Summit Health is a for-profit, multispecialty medical practice headquartered in Berkeley Heights, New Jersey. The company is a result of a merger between Summit Medical Group and CityMD.

Summit Health is led by Chairman and CEO Jeffrey Le Benger, MD. In 2016, Le Benger was named #8 in the "NJBiz Health Care Power 50 list" – a publicized ranking of the leaders of New Jersey healthcare organizations, state policymakers and legislators.

History

Founders 
Summit Health traces its beginnings to October 1919, when co-founders William H. Lawrence, MD, and Maynard G. Bensley, MD established the company as Summit Medical Group in Summit, New Jersey. The two had met in the United States Army's World War I Ambulance Company 33, which Lawrence had organized, and which was later headed by Bensley. Lawrence attained a rank of Major, and Bensley attained the rank of Captain, in their participation in the ambulance company. Lawrence was in charge of the unit for a year, until he became ill in 1918, and Bensley then led it until it was disbanded a year later. The teamwork they experienced as army medical staff led them to try to replicate the idea in civilian life, and they founded the first team medicine practice in New Jersey in 1919. In 1931, they expanded into a group practice with a total of seven or eight doctors. While the original partnership "team" was known as Summit Health, the group practice was organized as the Lawrence-Bensley Medical Group, but eventually readopted the Summit name.
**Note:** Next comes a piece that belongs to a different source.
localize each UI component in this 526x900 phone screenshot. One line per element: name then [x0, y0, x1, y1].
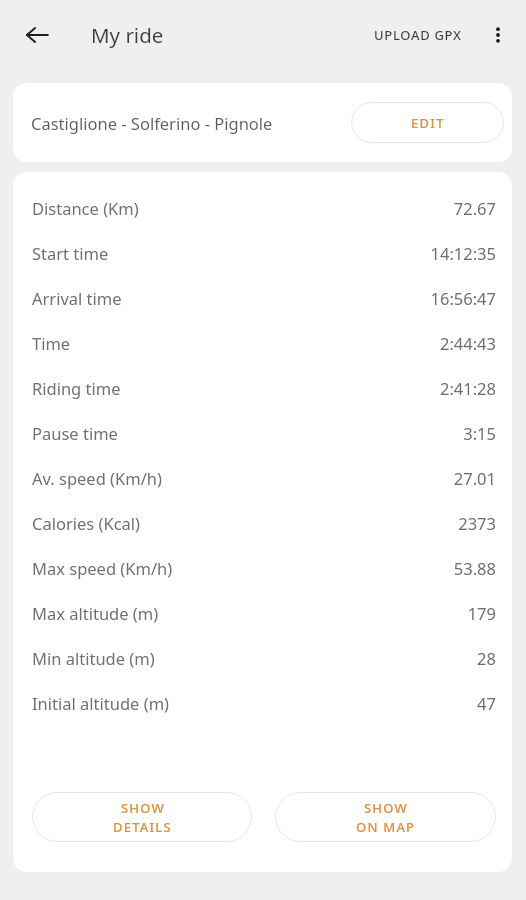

Lawrence enrolled in Columbia University's College of Physicians and Surgeons at the age of 15. He became a surgeon, founder of Overlook Hospital, and a resident of the Murray Hill section of Bernardsville.

Bensley, was originally from Hamburg, New York (born in Buffalo), the son of a local banker, George A. Bensley, and Margaret Woodruff. He attended University of Michigan and the University of Buffalo,  from which he received his medical degree in 1910. He started practicing medicine as a surgeon and general practitioner, but became an obstetrician in 1931. He lived in Summit and Maplewood, New Jersey. Bensley was chief of Staff at Overlook for many years. He died March 23, 1985, and was 95 years old. His wife, Helen Flemer Plunkett, who performed a community medicine auxiliary role, died July 5, 2007, age 108,  They were married in 1938.

Growth 
In 1950, Lawrence and Bensley expanded to a second location at 120 Summit Avenue in Summit, New Jersey. In 2003, Summit Medical Group signed a lease for a 42-acre office complex in Berkeley Heights, New Jersey that formerly housed the D&B Corporation.

In 2013, Summit Medical Group established the Summit Medical Group Foundation, a nonprofit organization operating in the segments of health promotion, medical research and medical education.

In 2014, Summit Medical Group launched a new management company, Summit Health Management (SHM). SHM offers consulting and management services to physician practices in the United States.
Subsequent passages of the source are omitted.